Das das nicht 100% ist, weiß ich auch. Aber es sind zu wenige für einen Neuansatz. Und ich fürchte, es werden immer weniger.

Wir waren auch (historisch im Rückblick betrachtet) im Recht und hatten den unschätzbaren Vorteil, machbare Alternativen aufzeigen zu können.

Ja, und da triffst Du genau den Punkt! Wir haben Alternativen angeboten, haben gefragt 'Könnte man das nicht auch so machen?'. Wir haben aktiv an einer Veränderung gearbeitet, und haben sie auch erreicht, nur nicht so, wie wie uns das gedacht hatten. Ich pinkle auch beliebig unserer Generation an Bein und Schlimmeren: wir sind es, die unsere Kids so eingelullt haben, die kaufen sich ja Handies und Gameboys nicht vom Taschengeld. Und ich selbst könnte mir manchmal in den Hintern beißen.

Nur: jede Generation steht vor anderen Problemen und muss auch andere Lösungen/andere Alternativen entwickeln.

Tut diese junge Generation das? Sieht mir nicht so aus.

In Anbetracht der heutigen, auch globalen Probleme, vor denen wir stehen (Arbeitslosigkeit,wirtschaftl. Globalisierung, Klimaveränderung, Terrorismus, etc.) lebten wir damals doch auf einer Insel der Glückseligen (globalpolitisch alles im Griff: Kalter Krieg, aber geordnet; wirtschaftlich auch so weit alles in Ordnung; Zukunftsängste irgendwelcher Art: ach was).

Und deshalb gerade. Vielleicht ist es an der Zeit, mal wieder ein bisschen Randale zu machen. Kann ich nur leider nicht, mein Rheuma ... :-))

Damals musste in unserer Gesellschaft etwas verändert werden, da war "Kämpfen", "Provokation" ein durchaus probates Mittel, nur: müssen die Ziele der damaligen Generation auch die der jetzigen sein ?

Nö. Aber was sind deren Ziele? Neue Handygeneration mit Farbdisplay und MP3-Player? Lullis ...

Randbemerkung: So wie du dich über "Slipknot, Rammstein, Marilyn Manson" aufregst, taugt das durchaus als Provokation.
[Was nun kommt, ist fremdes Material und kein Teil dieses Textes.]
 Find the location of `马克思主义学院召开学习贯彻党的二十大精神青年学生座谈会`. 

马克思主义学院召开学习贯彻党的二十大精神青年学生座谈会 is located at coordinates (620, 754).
Nur nicht bei denen, die es betreffen würde ...

Kannst du dich an die Äusserungen unserer älteren Mitbürgern vor 30 Jahren erinnern ? "Diese Negermusik gehört verboten..., alle Langhaarigen müsste man...., etc." Merkst du eigentlich nicht, dass du genau das gleiche machst ?

Nein, weil ich nicht die bin. Solange sich mein Sohnemann Platten von Rammstein und Linkin Park holen darf, trifft mich der Vorwurf der Intoleranz nicht wirklich.
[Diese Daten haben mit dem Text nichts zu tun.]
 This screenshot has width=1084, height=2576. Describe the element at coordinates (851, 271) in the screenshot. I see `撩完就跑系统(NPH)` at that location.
Die andere Version, nämlich die endlose und grenzenlose Toleranz und das Wegsehen, wäre keine Alternative. Meinungsäußerung an sich ist noch kein Grund für Unterstellung, genau so wenig wie es ausreichend ist, mir den Holocaust anzuhängen nur weil ich Deutscher bin.

Im HipHop, Rap, Techno (Ambience, Trance, etc.) gibt es hervorragende ernstzunehmende Musiker (das Zeug klingt halt ein bischen anders, als du alter Sack das gerne hätten - wie es damals in den Sechzigern anderen alten Säcken gegangen ist :-)).

Hätte man mit mir diskutiert, wäre es das eine erste Basis gewesen. Hat man aber nicht. Du meinst jetzt aber nicht das, was auf MTV und VIVA so läuft?

Auch beeinflussen diese Musikstile immer mehr andere Musiker (als eines von vielen Beispielen mal unbedingt anhören: "Khmer" von Nils Petter Molvaer, einem norwegischen Jazztrompeter).

Mir bekannt. Ist aber nicht das Gleiche. Beeinflussung ist die eine Geschichte. Simple Übernahme undendloses Nachproduzieren ist eine andere. Zappa und Emerson sind auch beeinflusst worden. Die 17.899te HipHop-Pladde bring aber keine neuen Aspekte mehr.

So, das war's erst mal (ich zieh' schon mal den Kopf ein)

Ich habe keineswegs behauptet, früher wäre alles besser gewesen, nichts lag mir ferner. Was ich gesagt habe (oder wenigstens habe sagen wollen :-)) ist, dass es eine gute Grundlage für eine offene, tolerante Gesellchaft und Musik gegeben hätte. Warum es zu einer gleichgültigen und oberflächlichen Gesellschaft geführt hat, kann auch ich nicht erklären.

Was ich für notwendig halte ist ein Neuorientierung. Die können wir Altsäcke aber nicht mehr gut einleiten, weil unser Zug schon reichlich abgefahren ist. Umso erschreckender finde ich, dass Jugendliche unseren Spuren folgen, die ja nicht ihre eigene sind, statt eigene zu formen.

In einem Punkt tun mir Jugendliche heute besonders leid: die Zuwendung und Beschäftigung mit ihnen, in welcher Form und Richtung auch immer, ob als Kritik oder als langes Gespräch, findet nicht mehr statt. Als Ersatz wird Konsum als Seelentröster angeboten, und die Folgen für die Qualität des Ergebnissen scheinen niemanden ernsthaft zu stören.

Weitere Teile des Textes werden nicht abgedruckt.